(Assignment): With the pictures left out, write out the records verbatim.

*****

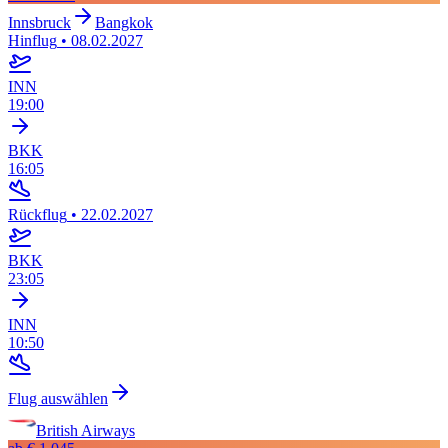
Innsbruck
Bangkok
Hinflug
•
08.02.2027
INN
19:00
BKK
16:05
Rückflug
•
22.02.2027
BKK
23:05
INN
10:50
Flug auswählen
British Airways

*****

(Output of the exercise):
Innsbruck
Bangkok
Hinflug
•
08.02.2027
INN
19:00
BKK
16:05
Rückflug
•
22.02.2027
BKK
23:05
INN
10:50
Flug auswählen
British Airways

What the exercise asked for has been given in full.